Russia's National Anti-terrorism Committee said that there could have been more than one person behind the attack that killed 18 and injured 50 people, and that a search was underway for other possible participants, RIA news agency reported.

The security body was quoted as saying that an initial examination of the bodies at the site of the attack in the Crimean port city of Kerch showed that casualties had died of gunshot wounds, RIA news agency reported.

It also said that the suspect shot himself and his body had been found inside the college.

Russian President Vladimir Putin said on Wednesday that investigators were trying to work out the motive He made the comments at a joint news conference in Moscow with his Egyptian counterpart Abdel Fattah al-Sisi.

The attack took place at a college in the Black Sea region of Crimea on Wednesday when at least one attacker set off a bomb in the cafeteria and went through the building shooting at random, officials said.

Courtesy: Kerch.FM

Video footage from the scene showed armoured personnel carriers and military trucks lined up on the approach to the college, in the Crimean city of Kerch. Russia's defence minister Sergei Shoigu said the military was sending forces and supplies to help the victims.

Russia-annexed Crimea from Ukraine in 2014, prompting international condemnation and Western sanctions. Since the operation to annex the peninsula, there have been no outbreaks of violence there.

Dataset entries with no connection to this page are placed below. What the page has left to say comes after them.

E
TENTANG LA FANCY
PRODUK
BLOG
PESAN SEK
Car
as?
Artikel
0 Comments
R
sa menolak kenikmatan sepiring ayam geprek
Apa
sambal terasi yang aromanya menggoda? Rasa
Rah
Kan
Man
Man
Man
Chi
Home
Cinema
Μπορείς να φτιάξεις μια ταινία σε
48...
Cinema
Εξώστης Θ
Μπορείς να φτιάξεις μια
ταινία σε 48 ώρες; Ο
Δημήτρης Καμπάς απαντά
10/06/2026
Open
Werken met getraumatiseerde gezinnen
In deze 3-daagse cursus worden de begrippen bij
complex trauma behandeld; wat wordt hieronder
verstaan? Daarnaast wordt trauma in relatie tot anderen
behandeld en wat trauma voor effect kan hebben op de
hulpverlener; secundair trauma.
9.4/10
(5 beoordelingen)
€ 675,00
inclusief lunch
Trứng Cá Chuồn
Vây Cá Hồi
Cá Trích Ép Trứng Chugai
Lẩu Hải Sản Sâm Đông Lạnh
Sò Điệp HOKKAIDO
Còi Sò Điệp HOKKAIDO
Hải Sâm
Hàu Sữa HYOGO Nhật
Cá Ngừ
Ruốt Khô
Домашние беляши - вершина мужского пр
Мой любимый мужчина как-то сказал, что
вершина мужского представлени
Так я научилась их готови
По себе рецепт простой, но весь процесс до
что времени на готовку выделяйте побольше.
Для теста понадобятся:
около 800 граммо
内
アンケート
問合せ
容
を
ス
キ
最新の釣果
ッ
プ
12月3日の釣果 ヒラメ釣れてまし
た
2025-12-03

Aksyonov, the regional head, told Russian state television the death toll from the attack now stood at 18, up from a previous estimate of 13.

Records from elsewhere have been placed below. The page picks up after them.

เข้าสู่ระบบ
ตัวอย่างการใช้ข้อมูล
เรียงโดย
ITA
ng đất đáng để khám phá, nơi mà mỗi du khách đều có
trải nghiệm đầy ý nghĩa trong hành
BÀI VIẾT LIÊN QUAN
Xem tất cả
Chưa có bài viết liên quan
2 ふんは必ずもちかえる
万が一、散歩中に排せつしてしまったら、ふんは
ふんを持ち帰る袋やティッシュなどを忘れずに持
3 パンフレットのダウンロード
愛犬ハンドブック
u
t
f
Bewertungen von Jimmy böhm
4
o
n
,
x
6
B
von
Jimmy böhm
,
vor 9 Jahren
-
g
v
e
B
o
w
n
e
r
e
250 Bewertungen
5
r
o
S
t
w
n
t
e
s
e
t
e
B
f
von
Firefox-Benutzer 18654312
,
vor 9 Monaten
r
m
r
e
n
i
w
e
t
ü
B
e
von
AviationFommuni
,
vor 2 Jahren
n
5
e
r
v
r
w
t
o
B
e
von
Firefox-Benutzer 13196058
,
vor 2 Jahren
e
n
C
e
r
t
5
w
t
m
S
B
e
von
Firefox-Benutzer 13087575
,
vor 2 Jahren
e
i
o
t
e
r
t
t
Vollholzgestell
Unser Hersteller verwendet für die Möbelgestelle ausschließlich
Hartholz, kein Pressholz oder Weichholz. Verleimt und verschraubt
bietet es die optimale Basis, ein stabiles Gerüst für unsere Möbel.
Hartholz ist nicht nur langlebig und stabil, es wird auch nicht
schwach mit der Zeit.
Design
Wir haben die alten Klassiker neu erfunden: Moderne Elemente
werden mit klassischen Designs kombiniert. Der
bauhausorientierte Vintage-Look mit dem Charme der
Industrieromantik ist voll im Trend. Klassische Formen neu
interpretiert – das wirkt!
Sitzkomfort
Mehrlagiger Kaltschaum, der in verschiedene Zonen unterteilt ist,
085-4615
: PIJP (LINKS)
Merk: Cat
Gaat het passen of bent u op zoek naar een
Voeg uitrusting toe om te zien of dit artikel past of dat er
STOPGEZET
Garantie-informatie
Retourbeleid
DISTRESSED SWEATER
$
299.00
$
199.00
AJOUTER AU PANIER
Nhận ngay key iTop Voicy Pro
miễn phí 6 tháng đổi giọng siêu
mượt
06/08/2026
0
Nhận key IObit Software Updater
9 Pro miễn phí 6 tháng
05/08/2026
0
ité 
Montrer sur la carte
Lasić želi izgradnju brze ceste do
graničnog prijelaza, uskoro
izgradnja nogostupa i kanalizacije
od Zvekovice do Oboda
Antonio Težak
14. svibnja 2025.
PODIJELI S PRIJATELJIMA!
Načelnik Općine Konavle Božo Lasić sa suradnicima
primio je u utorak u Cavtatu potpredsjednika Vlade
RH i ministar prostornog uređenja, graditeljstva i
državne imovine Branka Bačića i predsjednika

Olga Grebennikova, the college's director, described a scene of bloodshed at the college, which provides vocational training. Its pupils are mostly teenagers.

'Children's bodies everywhere'

"There are bodies everywhere, children's bodies everywhere. It was a real act of terrorism. They burst in five or 10 minutes after I'd left. They blew up everything in the hall, glass was flying," Grebennikova told Crimean media outlets.

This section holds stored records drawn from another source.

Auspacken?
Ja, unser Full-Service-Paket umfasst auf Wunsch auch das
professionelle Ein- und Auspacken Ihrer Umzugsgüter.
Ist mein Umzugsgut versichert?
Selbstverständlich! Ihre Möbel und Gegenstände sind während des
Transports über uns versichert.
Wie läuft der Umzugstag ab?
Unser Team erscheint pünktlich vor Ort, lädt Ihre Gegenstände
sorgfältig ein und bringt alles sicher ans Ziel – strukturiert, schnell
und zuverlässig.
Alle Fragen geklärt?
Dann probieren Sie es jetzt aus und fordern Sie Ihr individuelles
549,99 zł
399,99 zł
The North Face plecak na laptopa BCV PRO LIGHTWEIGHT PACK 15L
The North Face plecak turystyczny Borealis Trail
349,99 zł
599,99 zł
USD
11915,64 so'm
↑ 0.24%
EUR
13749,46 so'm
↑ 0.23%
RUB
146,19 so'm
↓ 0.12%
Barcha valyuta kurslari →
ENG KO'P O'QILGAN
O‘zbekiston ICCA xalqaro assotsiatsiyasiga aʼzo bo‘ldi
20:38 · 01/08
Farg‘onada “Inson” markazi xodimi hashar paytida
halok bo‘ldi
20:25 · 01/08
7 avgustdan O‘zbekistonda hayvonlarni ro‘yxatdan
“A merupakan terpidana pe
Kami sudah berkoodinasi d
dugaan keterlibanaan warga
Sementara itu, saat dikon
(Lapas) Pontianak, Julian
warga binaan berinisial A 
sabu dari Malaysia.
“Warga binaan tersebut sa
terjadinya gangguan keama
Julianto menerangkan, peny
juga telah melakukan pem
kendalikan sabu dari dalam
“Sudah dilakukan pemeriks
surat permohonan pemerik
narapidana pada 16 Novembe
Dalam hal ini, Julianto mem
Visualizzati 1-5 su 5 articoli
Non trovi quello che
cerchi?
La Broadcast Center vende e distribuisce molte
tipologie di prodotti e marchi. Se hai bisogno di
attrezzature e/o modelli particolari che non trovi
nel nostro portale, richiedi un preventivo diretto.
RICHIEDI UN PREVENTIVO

"They then ran about throwing some kind of explosives around, and then ran around the second floor with guns, opened the office doors, and killed anyone they could find."

The Investigative Committee, the law enforcement body that investigates major crimes, said initial information was that an explosive device packed with metal objects had gone off in the cafeteria of the college.

It said in a statement that there were around 50 people wounded in the attack.

Russian news agencies quoted a senior official with Russia's National Guard, a law enforcement agency, as saying that the attack was being treated as terrorism. There was no immediate claim of responsibility.

An employee at a hospital in Kerch was quoted as saying that 18 people had already been admitted with injuries from the explosion, and that doctors were expecting around 50 more wounded people to be brought in.

"There are already lots of people in the emergency room, and in the operating theatre," the TASS news agency quoted the employee as saying.

Emergency services carry an injured victim of a blast at at a college in Kerch, Crimea, in this still image taken from a video on October 17 2018.
Emergency services carry an injured victim of a blast at at a college in Kerch, Crimea, in this still image taken from a video on October 17 2018.
Image: Handout via REUTERS TV

Anastasia Yenshina, a 15-year-old student at the college, said she was in a toilet on the ground floor of the building with some friends when she heard the sound of an explosion.

"I came out and there was dust and smoke, I couldn't understand, I'd been deafened," she told Reuters. "Everyone started running. I did not know what to do. Then they told us to leave the building through the gymnasium."

"Everyone ran there ... I saw a girl lying there. There was a child who was being helped to walk because he could not move on his own. The wall was covered in blood. Then everyone started to climb over the fence, and we could still hear explosions. Everyone was scared. People were crying."

Photographs from the scene of the blast posted by local media outlet Kerch.FM showed that the ground floor windows of the two-storey building had been blown out, and that debris was lying on the floor outside.

Emergency services teams could be seen in the photographs carrying wounded people from the building on makeshift stretchers and loading them on to buses and ambulances.